Говорили, что сам, «Макарчик»,  из хорошей интеллигентной семьи, весьма состоятельной. Его родственники, просто устали, выбились из сил от его непрекращающихся криминальных увлечений и постоянных исчезновений, и через свои влиятельные связи упекли в казенный дом. Мол, там то, в холоде и в голоде, почувствует разницу, наберётся ума и потянется в родной дом, окончательно исправившимся. Не знаю, кто уж за ним приезжал, но его увезли. Как у него в дальнейшем сложилась    судьба,-  неизвестно.

     Из-за стен детского дома доносилось визжание пил и стук топоров. В деревне возводились новые избы, хозяйственные постройки, ремонтировались колодцы, подправлялись заборы. Не знаю уж как она выглядела до войны, до моего рождения, а вот после, спустя пару лет кругом, даже в этой глухой деревне, стойко стоял дух обновления.  С  Германии, с Европы стали возвращаться демобилизованные мужики. Они и сейчас стоят в моей памяти, когда я смотрю на ту страницу, молодыми, крепкими и красивыми победителями . На всех ладно сидели гимнастерки с рядами сверкающих на солнце медалей и орденов. Вместе с сапогами они носились долго, затем поверх гимнастерок одевались серые пиджаки, телогрейки. Наградами сверкали недолго. После нескольких дней беспробудной пьянки, хождения по родственникам и друзьям, красота и гордость, тихо и незаметно сползала с широких  грудей в сундуки, редко отдавалась на цацки  малым детками или пропивалась в чапках, на пристанях и вокзалах.

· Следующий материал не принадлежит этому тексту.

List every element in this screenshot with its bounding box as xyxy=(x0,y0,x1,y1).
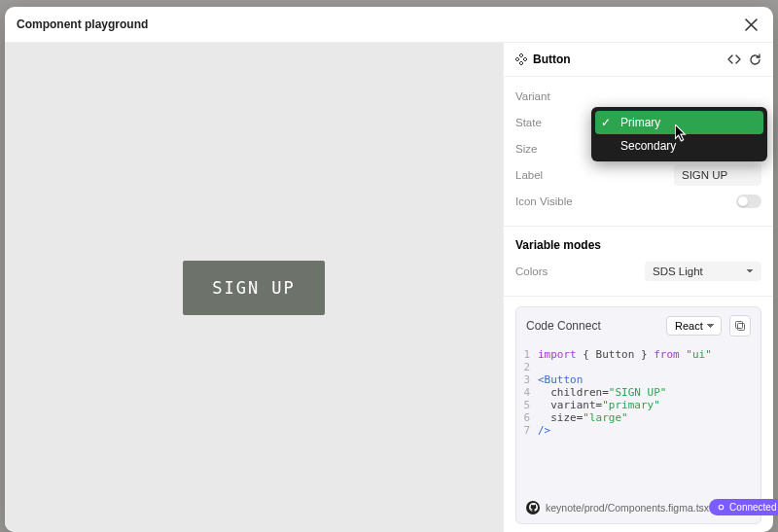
plug-icon xyxy=(717,503,725,512)
component-playground-modal: Component playground SIGN UP Button V xyxy=(5,7,773,532)
modal-header: Component playground xyxy=(5,7,773,43)
variable-modes-section: Variable modes Colors SDS Light xyxy=(504,227,773,297)
component-name: Button xyxy=(533,53,571,66)
github-icon xyxy=(526,501,540,514)
reset-button[interactable] xyxy=(749,53,761,66)
svg-rect-0 xyxy=(738,324,745,331)
preview-button[interactable]: SIGN UP xyxy=(183,261,325,315)
code-card: Code Connect React 1import { Button } fr… xyxy=(515,306,761,524)
iconvisible-toggle[interactable] xyxy=(736,195,761,208)
panel-header-actions xyxy=(727,53,761,66)
check-icon: ✓ xyxy=(601,116,613,129)
copy-code-button[interactable] xyxy=(729,315,751,337)
preview-canvas[interactable]: SIGN UP xyxy=(5,43,503,532)
svg-rect-1 xyxy=(736,322,743,329)
size-label: Size xyxy=(515,143,537,155)
svg-point-2 xyxy=(719,505,724,510)
row-icon-visible: Icon Visible xyxy=(515,188,761,214)
colors-select[interactable]: SDS Light xyxy=(645,262,761,281)
variant-label: Variant xyxy=(515,90,550,102)
code-source[interactable]: keynote/prod/Components.figma.tsx xyxy=(526,501,709,514)
modal-body: SIGN UP Button Variant State xyxy=(5,43,773,532)
component-icon xyxy=(515,53,527,65)
properties-panel: Button Variant State Size Large xyxy=(503,43,773,532)
variant-option-primary[interactable]: ✓ Primary xyxy=(595,111,763,134)
label-input[interactable] xyxy=(674,164,761,186)
code-footer: keynote/prod/Components.figma.tsx Connec… xyxy=(516,493,760,523)
connected-badge: Connected xyxy=(709,499,778,515)
code-body[interactable]: 1import { Button } from "ui" 2 3<Button … xyxy=(516,344,760,493)
code-connect-section: Code Connect React 1import { Button } fr… xyxy=(504,297,773,532)
code-source-path: keynote/prod/Components.figma.tsx xyxy=(546,502,709,514)
variant-option-secondary[interactable]: Secondary xyxy=(595,134,763,158)
code-icon xyxy=(727,53,741,66)
copy-icon xyxy=(734,320,746,332)
modal-title: Component playground xyxy=(17,18,148,31)
colors-label: Colors xyxy=(515,266,548,277)
variant-dropdown[interactable]: ✓ Primary Secondary xyxy=(591,107,767,161)
code-title: Code Connect xyxy=(526,319,601,333)
state-label: State xyxy=(515,117,542,128)
reset-icon xyxy=(749,53,761,66)
row-label: Label xyxy=(515,161,761,188)
panel-header: Button xyxy=(504,43,773,77)
close-icon xyxy=(745,18,758,31)
component-name-row: Button xyxy=(515,53,571,66)
row-colors: Colors SDS Light xyxy=(515,258,761,284)
code-lang-select[interactable]: React xyxy=(666,316,722,336)
iconvisible-label: Icon Visible xyxy=(515,195,573,207)
row-variant: Variant xyxy=(515,83,761,109)
code-header: Code Connect React xyxy=(516,307,760,344)
close-button[interactable] xyxy=(740,14,761,35)
variable-modes-title: Variable modes xyxy=(504,227,773,256)
code-toggle-button[interactable] xyxy=(727,53,741,66)
label-label: Label xyxy=(515,169,543,181)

Во многих домах появились диковинные немецкие трофеи, губные гармошки, акардеоны, часы, ножи, ложки с вилками и т.п..  Можно было увидеть, как доярка,  или свинарка с телятницей, спешат в клуб или в сельмаг в сапогах по колено грязи, но  нарядившись в редкие бархатные наряды, привезенные  из  оккупированных стран.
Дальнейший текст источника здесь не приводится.